You can easily find a buttermilk powder substitute with some ingredients that are commonly found in grocery stores or that you might even already have on hand.
What Is Buttermilk Powder?
Buttermilk powder is dehydrated buttermilk into a fine powder. Also known as dry buttermilk, buttermilk powder has a much longer shelf-life than typical buttermilk.
What Does Buttermilk Powder Taste Like?
Buttermilk powder closely resembles the taste of cultured buttermilk but without the acidic taste found in buttermilk and has a more creamy and buttery flavoring.
Common Uses for Buttermilk Powder
- In pastries and confectioneries – like pancakes, scones, or biscuits to promote browning and helps to add moisture
- Sauces and marinades – it helps to emulsify sauces, dressings, and marinades and adds a creaminess.
- Nutritional value – you can enjoy a dish that has some extra calcium, protein, and vitamins added by means of buttermilk powder.
How to Choose a Substitute for Buttermilk Powder
- Meat tenderizer – if you need to use buttermilk powder in marinades, use a substitute that has the same acidity as buttermilk would since it requires an acid to tenderize meat.
- Dressings and sauces – if you are using buttermilk in dressing and sauces, use any buttermilk substitute, dry or wet, to achieve the same creamy & tangy results.
- Sprinkles and powders – if you are using buttermilk powder as a sprinkle or topping, use a dry buttermilk powder substitute to achieve the same results.
7 Best Buttermilk Powder Substitute Options
1. Homemade Buttermilk Powder
If you have powdered milk and some cream of tartar in your pantry, you can mix these ingredients to make a homemade buttermilk powder that would work well in any recipe that calls for it.
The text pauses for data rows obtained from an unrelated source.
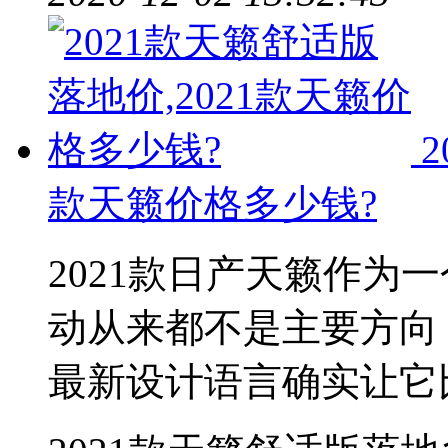
款天籁价格多少钱?
2021款日产天籁作为
动从来都不是主要方向，天
最新设计语言确实让它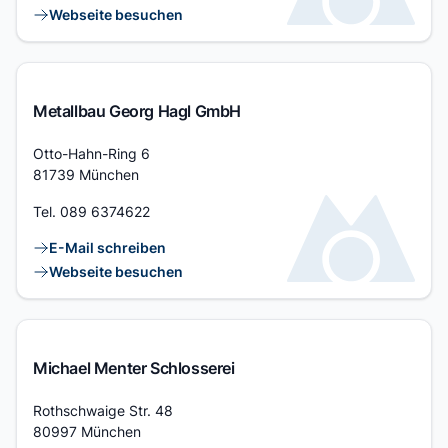
Webseite besuchen
Metallbau Georg Hagl GmbH
Adresse
Otto-Hahn-Ring 6
81739 München
Tel.
089 6374622
Kontaktlinks
E-Mail schreiben
Webseite besuchen
Michael Menter Schlosserei
Adresse
Rothschwaige Str. 48
80997 München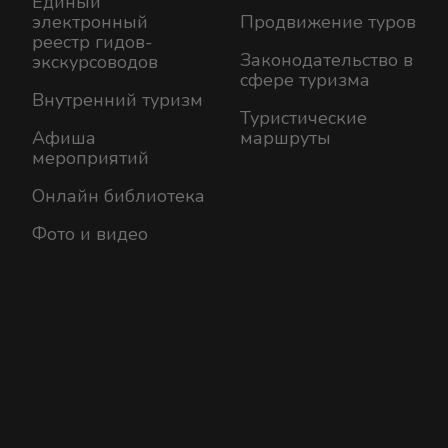
Единый
электронный
Продвижение туров
реестр гидов-
Законодательство в
экскурсоводов
сфере туризма
Внутренний туризм
Туристические
Афиша
маршруты
мероприятий
Онлайн библиотека
Фото и видео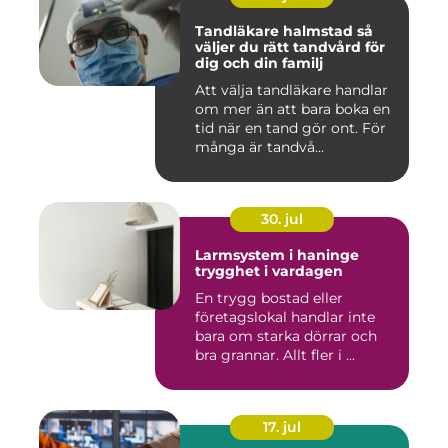
Tandläkare halmstad så
väljer du rätt tandvård för
dig och din familj
Att välja tandläkare handlar
om mer än att bara boka en
tid när en tand gör ont. För
många är tandvå...
30. jul
Larmsystem i haninge
trygghet i vardagen
En trygg bostad eller
företagslokal handlar inte
bara om starka dörrar och
bra grannar. Allt fler i ...
17. jul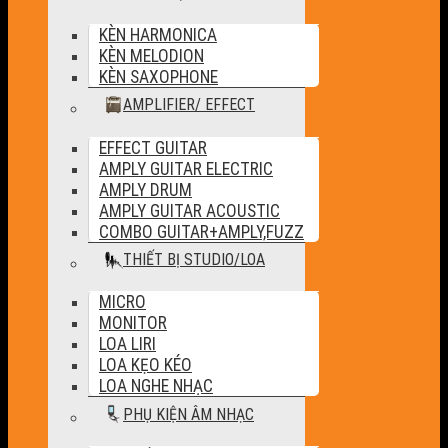
KÈN HARMONICA
KÈN MELODION
KÈN SAXOPHONE
AMPLIFIER/ EFFECT
EFFECT GUITAR
AMPLY GUITAR ELECTRIC
AMPLY DRUM
AMPLY GUITAR ACOUSTIC
COMBO GUITAR+AMPLY,FUZZ
THIẾT BỊ STUDIO/LOA
MICRO
MONITOR
LOA LIRI
LOA KẸO KÉO
LOA NGHE NHẠC
PHỤ KIỆN ÂM NHẠC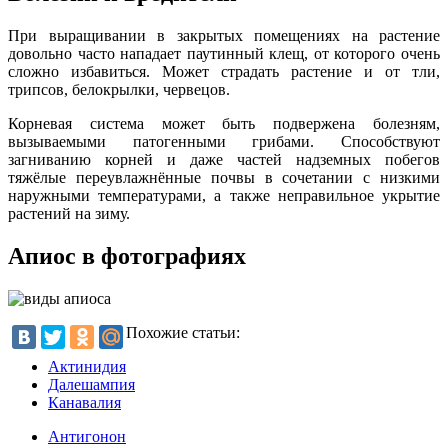
При выращивании в закрытых помещениях на растение
довольно часто нападает паутинный клещ, от которого очень
сложно избавиться. Может страдать растение и от тли,
трипсов, белокрылки, червецов.
Корневая система может быть подвержена болезням,
вызываемыми патогенными грибами. Способствуют
загниванию корней и даже частей надземных побегов
тяжёлые переувлажнённые почвы в сочетании с низкими
наружными температурами, а также неправильное укрытие
растений на зиму.
Апиос в фотографиях
Похожие статьи:
Актинидия
Далешампия
Канавалия
Антигонон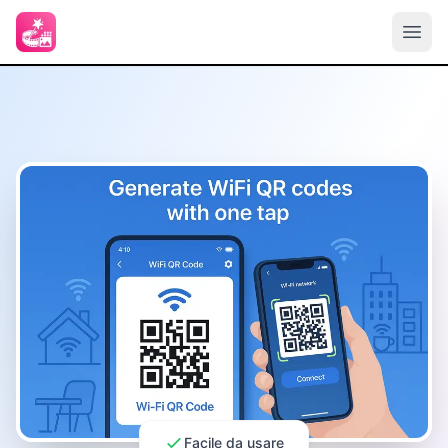
Facile da usare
Recipe Pocket shows you the ratios to use.
2. Fresh Buttermilk
You can use 1 cup of buttermilk to replace ¼ cup of buttermilk powder in almost any recipe, but remember to adjust the ratio of your liquid ingredients as well to ensure the correct consistency. NY Times has an overview of how to replace buttermilk powder with normal buttermilk.
3. Whole Milk & Lemon Juice
Using whole milk will add creaminess to your baked goods, but in order to make your recipe work, it will need to be as acidic as buttermilk powder, so add some lemon juice to your whole milk to achieve the same results. The Kitchn shows you how to make this recipe without fail.
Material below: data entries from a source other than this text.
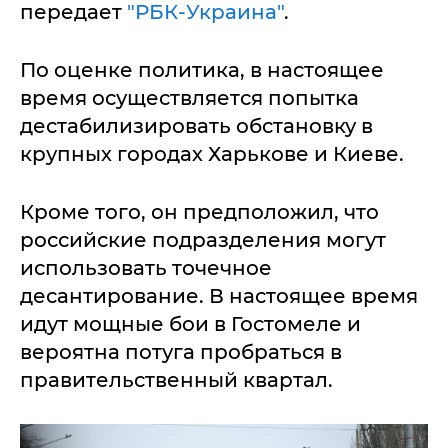
передает
"РБК-Украина"
.
По оценке политика, в настоящее
время осуществляется попытка
дестабилизировать обстановку в
крупных городах Харькове и Киеве.
Кроме того, он предположил, что
российские подразделения могут
использовать точечное
десантирование. В настоящее время
идут мощные бои в Гостомеле и
вероятна потуга пробраться в
правительственный квартал.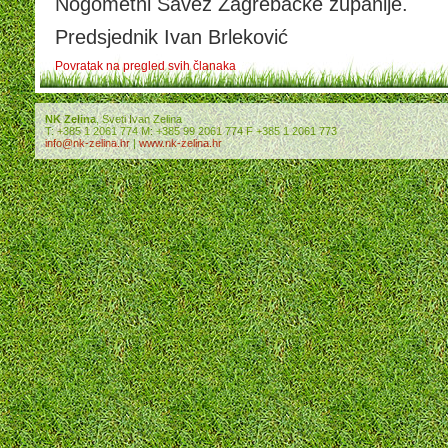
Nogometni Savez Zagrebačke županije.
Predsjednik Ivan Brleković
Povratak na pregled svih članaka
NK Zelina
, Sveti Ivan Zelina
T: +385 1 2061 774 M: +385 99 2061 774 F +385 1 2061 773
info@nk-zelina.hr
|
www.nk-zelina.hr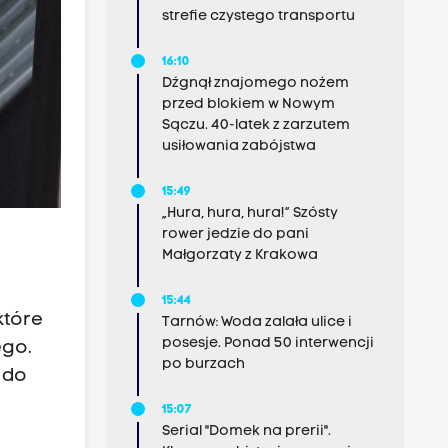
strefie czystego transportu
16:10
Dźgnął znajomego nożem
przed blokiem w Nowym
Sączu. 40-latek z zarzutem
usiłowania zabójstwa
15:49
„Hura, hura, hura!” Szósty
rower jedzie do pani
Małgorzaty z Krakowa
15:44
które
Tarnów: Woda zalała ulice i
posesje. Ponad 50 interwencji
ego.
po burzach
 do
15:07
Serial "Domek na prerii".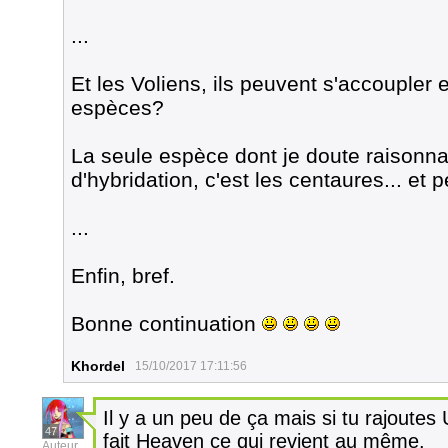
...
Et les Voliens, ils peuvent s'accoupler 
espèces?
La seule espèce dont je doute raisonna
d'hybridation, c'est les centaures... et 
...
Enfin, bref.
Bonne continuation
Khordel
15/10/2017 17:11:56
Il y a un peu de ça mais si tu rajoutes
47
fait Heaven ce qui revient au même.
Auteur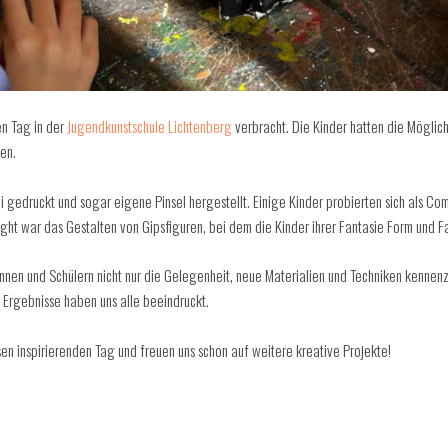
n Tag in der
Jugendkunstschule Lichtenberg
verbracht. Die Kinder hatten die Möglich
sen.
gedruckt und sogar eigene Pinsel hergestellt. Einige Kinder probierten sich als Co
ight war das Gestalten von Gipsfiguren, bei dem die Kinder ihrer Fantasie Form und 
nen und Schülern nicht nur die Gelegenheit, neue Materialien und Techniken kennenz
 Ergebnisse haben uns alle beeindruckt.
en inspirierenden Tag und freuen uns schon auf weitere kreative Projekte!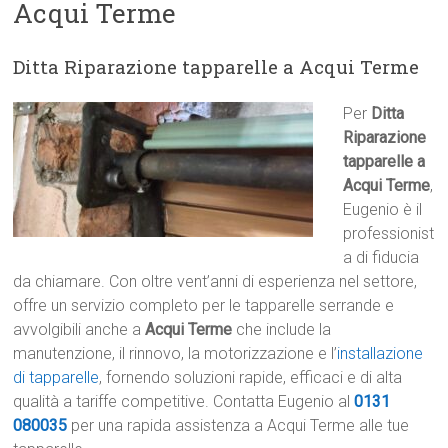
Acqui Terme
Ditta Riparazione tapparelle a Acqui Terme
Per
Ditta
Riparazione
tapparelle a
Acqui Terme
,
Eugenio è il
professionist
a di fiducia
da chiamare. Con oltre vent’anni di esperienza nel settore,
offre un servizio completo per le tapparelle serrande e
avvolgibili anche a
Acqui Terme
che include la
manutenzione, il rinnovo, la motorizzazione e l’
installazione
di tapparelle
, fornendo soluzioni rapide, efficaci e di alta
qualità a tariffe competitive. Contatta Eugenio al
0131
080035
per una rapida assistenza a Acqui Terme alle tue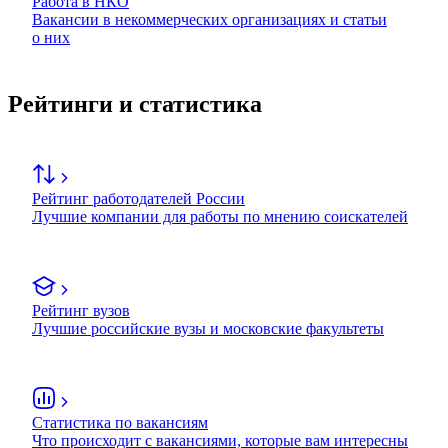
Работа в НКО
Вакансии в некоммерческих организациях и статьи
о них
Рейтинги и статистика
Рейтинг работодателей России
Лучшие компании для работы по мнению соискателей
Рейтинг вузов
Лучшие российские вузы и московские факультеты
Статистика по вакансиям
Что происходит с вакансиями, которые вам интересны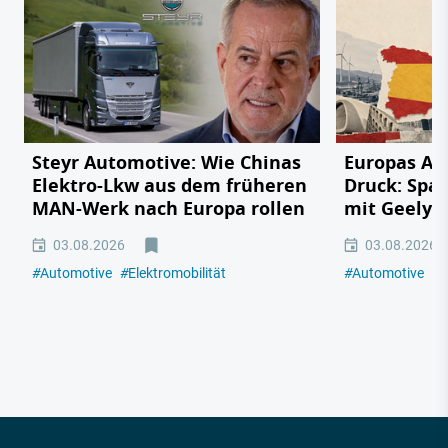
Steyr Automotive: Wie Chinas
Europas Au
Elektro-Lkw aus dem früheren
Druck: Span
MAN-Werk nach Europa rollen
mit Geely,
03.08.2026
03.08.2026
#
Automotive
#
Elektromobilität
#
Automotive
#
E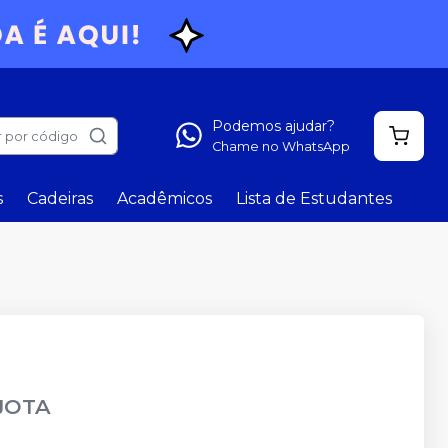
Podemos ajudar?
 por código
Chame no WhatsApp
s
Cadeiras
Acadêmicos
Lista de Estudantes
JOTA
4. Coconut Milk & Lemon Juice
If you need a dairy-free substitute for buttermilk powder, try making a vegan buttermilk using coconut milk and some lemon juice or white vinegar. El Mundo guides you through the process of making vegan buttermilk with coconut milk. It’s worth it to note this can be done with soy milk as well.
5. Milk & Cream of Tartar
Mixing whole milk with some cream of tartar will yield a convincing alternative to dry buttermilk. Although you would have to adjust the liquid in your recipe, it works in a pinch. Pure Wow mentions using the cream of tartar to make buttermilk.
6. Sour Cream
Sour cream will add the same rich flavor buttermilk powder would, without too much extra liquid, or if you prefer to thin out the sour cream before using it, you can add some milk or cream to the sour cream until you are happy with the consistency. The Spruce Eats has a simple recipe to follow.
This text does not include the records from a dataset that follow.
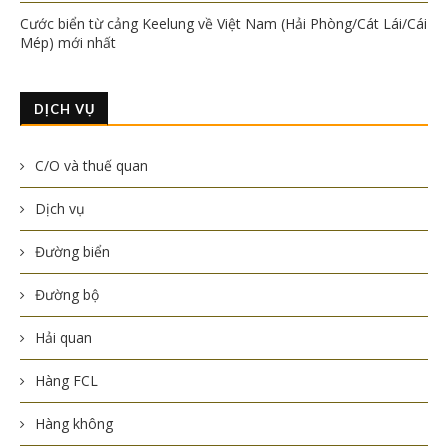
Cước biển từ cảng Keelung về Việt Nam (Hải Phòng/Cát Lái/Cái
Mép) mới nhất
DỊCH VỤ
C/O và thuế quan
Dịch vụ
Đường biển
Đường bộ
Hải quan
Hàng FCL
Hàng không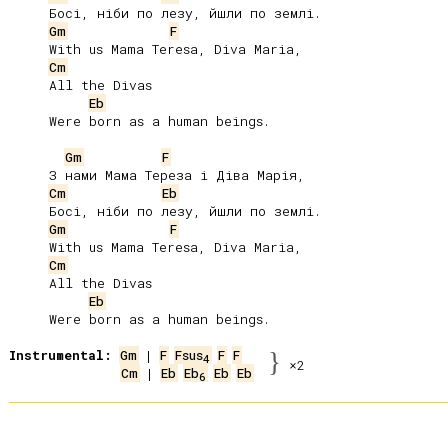
     Босі, ніби по лезу, йшли по землі.

Gm
F
     With us Mama Teresa, Diva Maria,

Cm
     All the Divas

Eb
     Were born as a human beings.

Gm
F
     З нами Мама Тереза і Діва Марія,

Cm
Eb
     Босі, ніби по лезу, йшли по землі.

Gm
F
     With us Mama Teresa, Diva Maria,

Cm
     All the Divas

Eb
     Were born as a human beings.

Instrumental:
Gm
 | 
F
Fsus
F
F
}
4
×2
Cm
 | 
Eb
Eb
Eb
Eb
6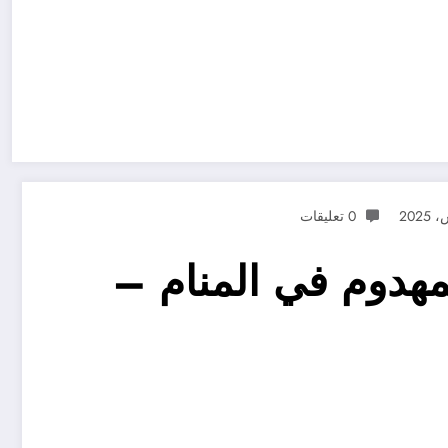
0 تعليقات
هدوم في المنام –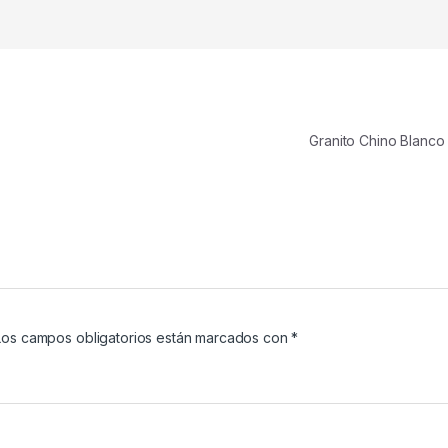
Granito Chino Blanco
Los campos obligatorios están marcados con
*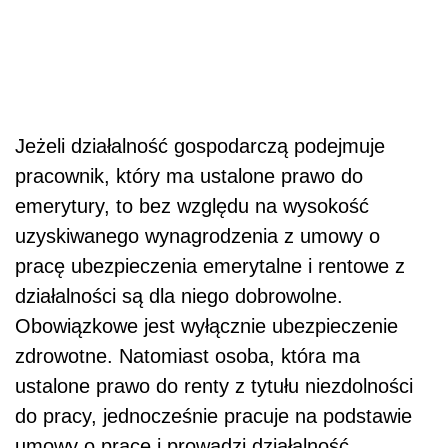
Jeżeli działalność gospodarczą podejmuje
pracownik, który ma ustalone prawo do
emerytury, to bez względu na wysokość
uzyskiwanego wynagrodzenia z umowy o
pracę ubezpieczenia emerytalne i rentowe z
działalności są dla niego dobrowolne.
Obowiązkowe jest wyłącznie ubezpieczenie
zdrowotne. Natomiast osoba, która ma
ustalone prawo do renty z tytułu niezdolności
do pracy, jednocześnie pracuje na podstawie
umowy o pracę i prowadzi działalność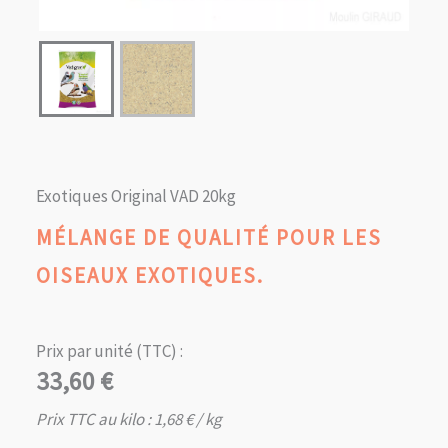
Exotiques Original VAD 20kg
MÉLANGE DE QUALITÉ POUR LES
OISEAUX EXOTIQUES.
Prix par unité (TTC) :
33,60
€
Prix TTC au kilo :
1,68
€
/ kg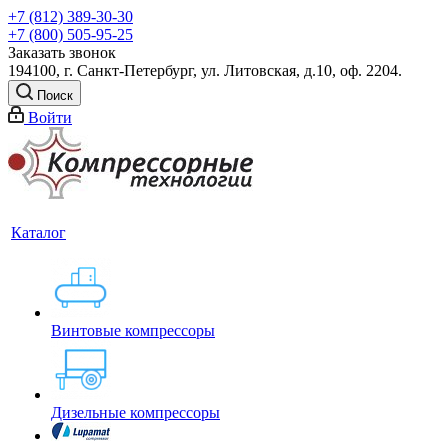
+7 (812) 389-30-30
+7 (800) 505-95-25
Заказать звонок
194100, г. Санкт-Петербург, ул. Литовская, д.10, оф. 2204.
Поиск
Войти
Каталог
Винтовые компрессоры
Дизельные компрессоры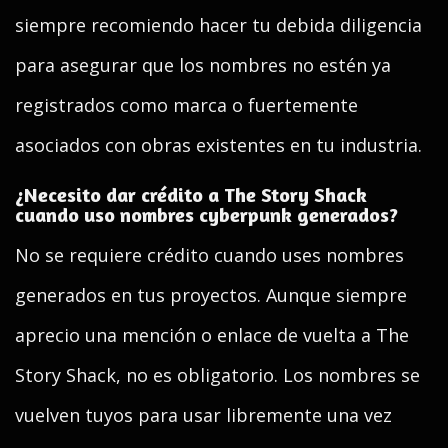
siempre recomiendo hacer tu debida diligencia
para asegurar que los nombres no estén ya
registrados como marca o fuertemente
asociados con obras existentes en tu industria.
¿Necesito dar crédito a The Story Shack
cuando uso nombres cyberpunk generados?
No se requiere crédito cuando uses nombres
generados en tus proyectos. Aunque siempre
aprecio una mención o enlace de vuelta a The
Story Shack, no es obligatorio. Los nombres se
vuelven tuyos para usar libremente una vez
Yogurt would work well in savory recipes where you would use buttermilk, as it has a tangy flavor due to the fermentation it undergoes. If you’re using thick yogurt, thinning it out with cream or milk is ideal before adding it to your recipe. Try making this yogurt-based ranch dressing from Ambitious Kitchen that doesn’t require any buttermilk powder.
Tips for Buttermilk Powder Substitution
- Fermented alternatives – if you are using buttermilk powder for its fermented benefits, use a substitute such as yogurt or sour cream.
- Dairy-free alternatives – use a dairy-free milk & acid combination to have a dairy-free alternative.
- Liquid vs. dry alternatives – remember, when substituting a wet alternative for dry buttermilk powder, adjust the liquid ratio in your recipe.
- Fresh buttermilk – fresh buttermilk will have a more acidic taste than dry buttermilk, so plan for this slight flavor change in your recipe and test it first.